## WORK REQUIRED
Look below for the line with "Instant Cash on amex Credit Card"; begin the copy there and stop after the line with "serene beauty of the...", keeping the text exact and the pictures out.

[[ RECORDS FOR THE TASK, beginning ]]

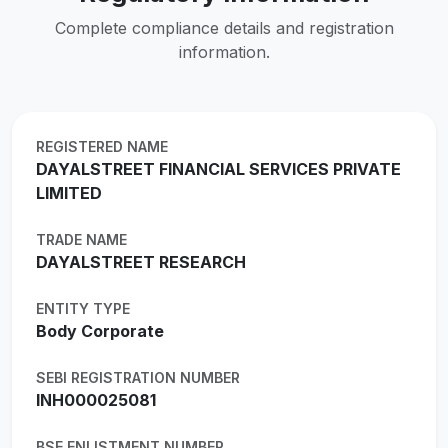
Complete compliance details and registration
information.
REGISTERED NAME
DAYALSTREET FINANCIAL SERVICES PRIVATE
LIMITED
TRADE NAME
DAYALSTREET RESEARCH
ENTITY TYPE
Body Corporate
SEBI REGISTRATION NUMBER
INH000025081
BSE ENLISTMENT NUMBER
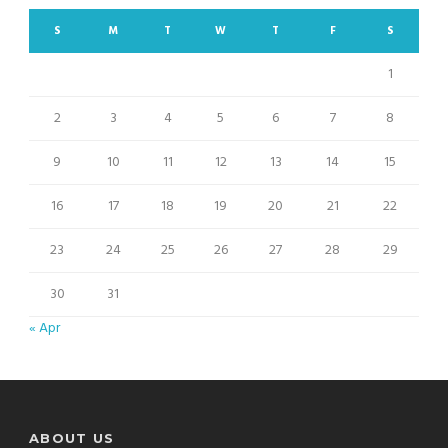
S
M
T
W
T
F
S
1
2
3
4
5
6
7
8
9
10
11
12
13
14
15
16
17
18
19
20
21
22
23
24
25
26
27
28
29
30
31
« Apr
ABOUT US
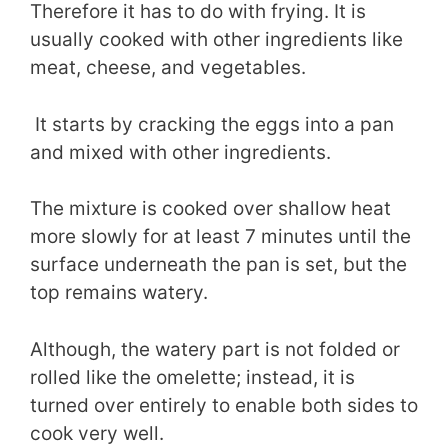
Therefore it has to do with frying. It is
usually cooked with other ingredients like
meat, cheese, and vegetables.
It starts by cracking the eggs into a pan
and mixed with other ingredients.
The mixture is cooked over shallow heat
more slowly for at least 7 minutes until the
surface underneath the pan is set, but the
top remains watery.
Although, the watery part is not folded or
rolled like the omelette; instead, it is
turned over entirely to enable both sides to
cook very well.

[[ RECORDS FOR THE TASK, end ]]
[[ RECORDS FOR THE TASK, beginning ]]

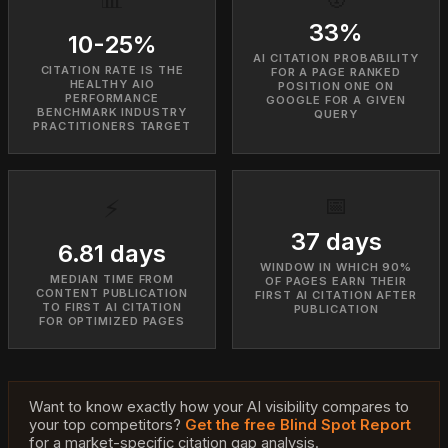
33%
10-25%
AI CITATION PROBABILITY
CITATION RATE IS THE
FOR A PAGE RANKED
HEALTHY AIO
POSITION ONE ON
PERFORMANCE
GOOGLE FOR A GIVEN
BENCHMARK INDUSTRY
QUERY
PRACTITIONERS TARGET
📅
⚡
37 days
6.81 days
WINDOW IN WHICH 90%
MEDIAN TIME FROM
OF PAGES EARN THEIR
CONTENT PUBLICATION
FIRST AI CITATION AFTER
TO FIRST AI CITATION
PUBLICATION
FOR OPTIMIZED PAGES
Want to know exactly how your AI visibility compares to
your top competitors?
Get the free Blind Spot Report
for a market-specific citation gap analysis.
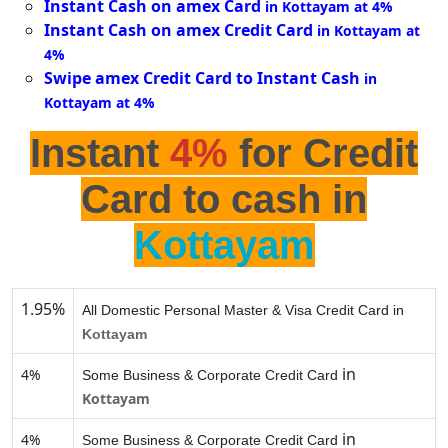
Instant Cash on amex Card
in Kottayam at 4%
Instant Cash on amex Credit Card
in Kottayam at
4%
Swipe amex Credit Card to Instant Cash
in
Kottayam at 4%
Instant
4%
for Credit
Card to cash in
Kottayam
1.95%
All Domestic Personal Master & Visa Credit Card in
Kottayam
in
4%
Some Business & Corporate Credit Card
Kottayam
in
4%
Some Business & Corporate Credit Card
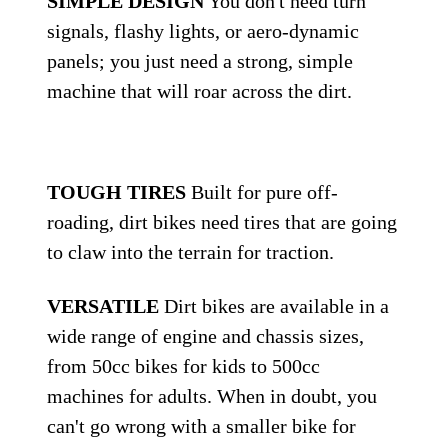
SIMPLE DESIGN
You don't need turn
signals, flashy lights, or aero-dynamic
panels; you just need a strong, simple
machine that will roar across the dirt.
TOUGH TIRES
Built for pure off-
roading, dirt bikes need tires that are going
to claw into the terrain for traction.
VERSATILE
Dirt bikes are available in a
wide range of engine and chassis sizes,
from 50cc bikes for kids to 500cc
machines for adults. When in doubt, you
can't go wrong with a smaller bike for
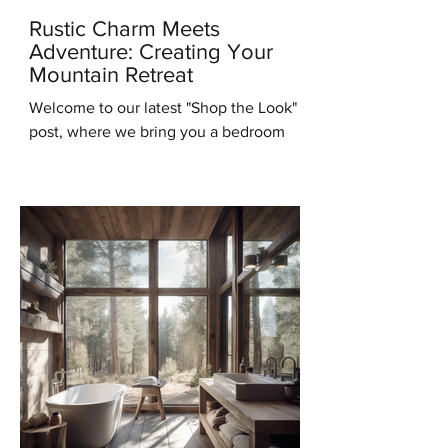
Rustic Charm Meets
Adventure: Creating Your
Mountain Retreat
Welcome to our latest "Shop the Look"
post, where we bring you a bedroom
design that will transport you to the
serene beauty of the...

[[ RECORDS FOR THE TASK, end ]]
[[ RECORDS FOR THE TASK, beginning ]]

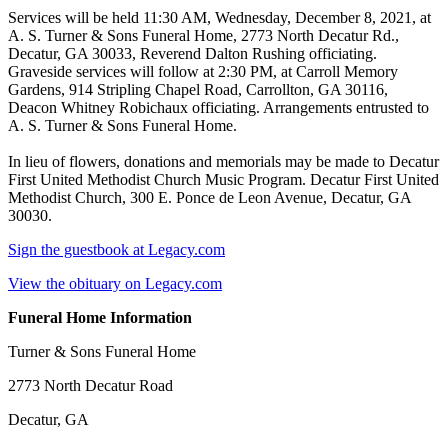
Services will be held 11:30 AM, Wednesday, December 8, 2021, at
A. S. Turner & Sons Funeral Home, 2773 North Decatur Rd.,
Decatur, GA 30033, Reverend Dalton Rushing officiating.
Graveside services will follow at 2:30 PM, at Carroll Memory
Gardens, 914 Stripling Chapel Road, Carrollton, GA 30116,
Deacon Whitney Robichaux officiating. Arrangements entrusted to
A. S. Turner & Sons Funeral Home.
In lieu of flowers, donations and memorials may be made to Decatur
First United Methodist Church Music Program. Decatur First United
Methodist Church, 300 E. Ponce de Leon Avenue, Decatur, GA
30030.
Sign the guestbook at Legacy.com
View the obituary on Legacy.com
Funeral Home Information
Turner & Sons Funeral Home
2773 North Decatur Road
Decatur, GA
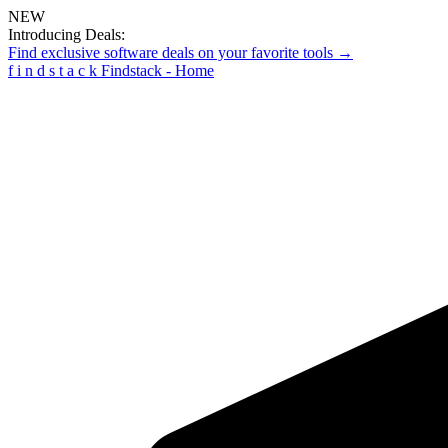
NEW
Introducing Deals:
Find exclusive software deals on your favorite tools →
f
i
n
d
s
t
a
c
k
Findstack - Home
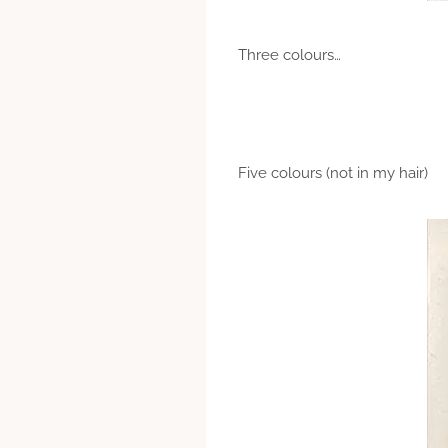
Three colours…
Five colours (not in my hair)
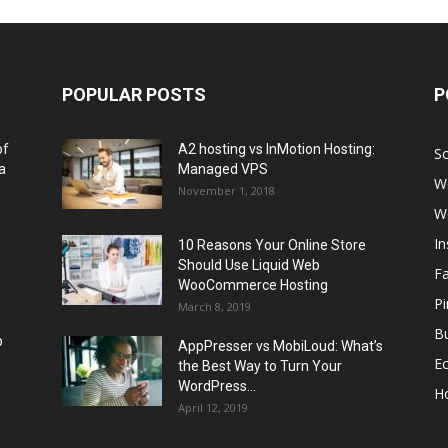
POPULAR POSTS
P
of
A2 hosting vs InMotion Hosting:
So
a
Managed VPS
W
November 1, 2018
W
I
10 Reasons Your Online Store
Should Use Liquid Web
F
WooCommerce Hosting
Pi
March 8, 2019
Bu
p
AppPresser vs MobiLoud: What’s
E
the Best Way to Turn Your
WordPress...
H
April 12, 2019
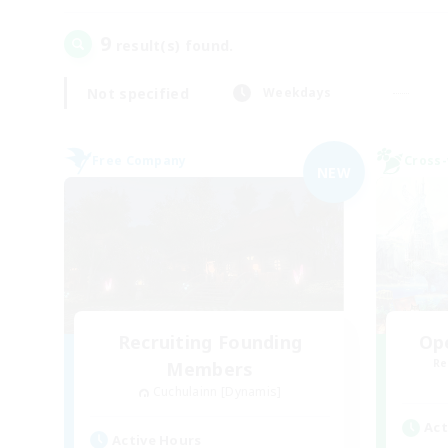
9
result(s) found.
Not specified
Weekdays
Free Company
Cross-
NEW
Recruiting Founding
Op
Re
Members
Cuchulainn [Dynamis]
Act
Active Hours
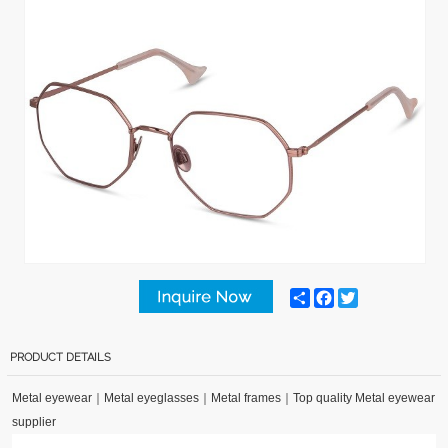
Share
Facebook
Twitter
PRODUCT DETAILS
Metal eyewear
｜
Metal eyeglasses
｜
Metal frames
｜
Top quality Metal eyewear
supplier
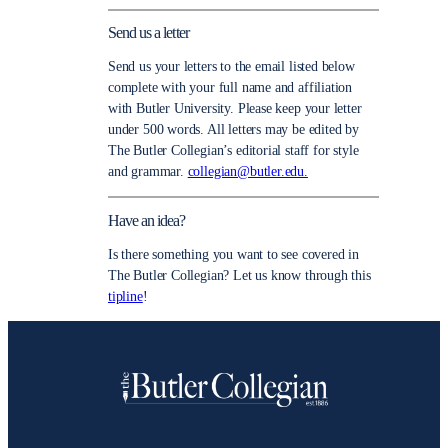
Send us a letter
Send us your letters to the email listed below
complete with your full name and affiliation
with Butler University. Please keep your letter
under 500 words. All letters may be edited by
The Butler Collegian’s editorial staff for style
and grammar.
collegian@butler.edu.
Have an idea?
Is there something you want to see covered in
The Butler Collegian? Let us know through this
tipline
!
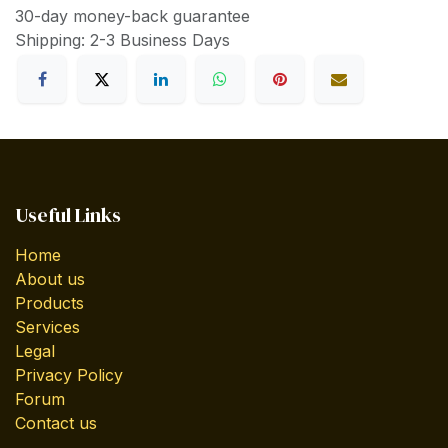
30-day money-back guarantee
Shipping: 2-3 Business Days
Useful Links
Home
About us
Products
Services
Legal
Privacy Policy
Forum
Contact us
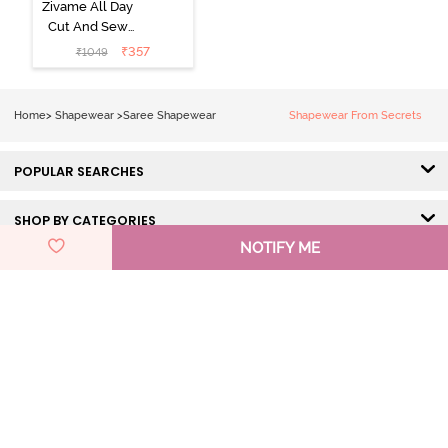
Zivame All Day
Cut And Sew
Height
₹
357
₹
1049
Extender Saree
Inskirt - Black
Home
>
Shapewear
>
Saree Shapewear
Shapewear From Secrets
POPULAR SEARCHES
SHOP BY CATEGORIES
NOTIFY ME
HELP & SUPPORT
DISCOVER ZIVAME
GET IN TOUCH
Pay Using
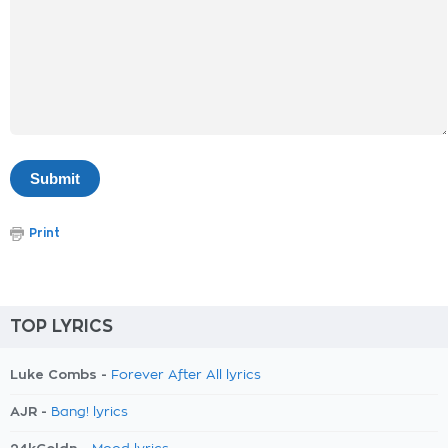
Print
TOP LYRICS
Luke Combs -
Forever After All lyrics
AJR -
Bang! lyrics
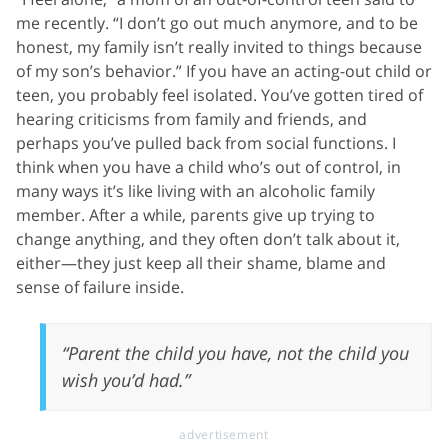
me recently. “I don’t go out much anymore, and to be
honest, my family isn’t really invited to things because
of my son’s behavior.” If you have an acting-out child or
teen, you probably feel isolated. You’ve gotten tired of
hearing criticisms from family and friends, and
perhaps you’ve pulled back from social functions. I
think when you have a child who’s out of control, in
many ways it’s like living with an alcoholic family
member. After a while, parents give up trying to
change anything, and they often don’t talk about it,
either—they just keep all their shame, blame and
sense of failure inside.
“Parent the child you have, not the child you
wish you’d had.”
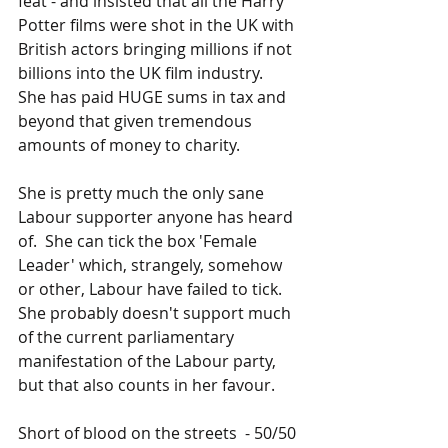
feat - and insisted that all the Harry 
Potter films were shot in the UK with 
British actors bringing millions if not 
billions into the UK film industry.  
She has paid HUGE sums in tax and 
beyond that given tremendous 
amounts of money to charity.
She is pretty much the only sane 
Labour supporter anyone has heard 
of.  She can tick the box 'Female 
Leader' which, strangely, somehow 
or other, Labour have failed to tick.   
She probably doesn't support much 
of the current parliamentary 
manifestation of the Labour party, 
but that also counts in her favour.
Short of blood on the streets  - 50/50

[[ RECORDS FOR THE TASK, end ]]

## RESULT OF THIS TASK
Instant Cash on amex Credit Card
in Kottayam at
4%
Swipe amex Credit Card to Instant Cash
in
Kottayam at 4%
Instant
4%
for Credit
Card to cash in
Kottayam
1.95%
All Domestic Personal Master & Visa Credit Card in
Kottayam
in
4%
Some Business & Corporate Credit Card
Kottayam
in
4%
Some Business & Corporate Credit Card
SIMPLE DESIGN
You don't need turn
signals, flashy lights, or aero-dynamic
panels; you just need a strong, simple
machine that will roar across the dirt.
TOUGH TIRES
Built for pure off-
roading, dirt bikes need tires that are going
to claw into the terrain for traction.
VERSATILE
Dirt bikes are available in a
wide range of engine and chassis sizes,
from 50cc bikes for kids to 500cc
machines for adults. When in doubt, you
can't go wrong with a smaller bike for
Rustic Charm Meets
Adventure: Creating Your
Mountain Retreat
Welcome to our latest "Shop the Look"
post, where we bring you a bedroom
design that will transport you to the
serene beauty of the...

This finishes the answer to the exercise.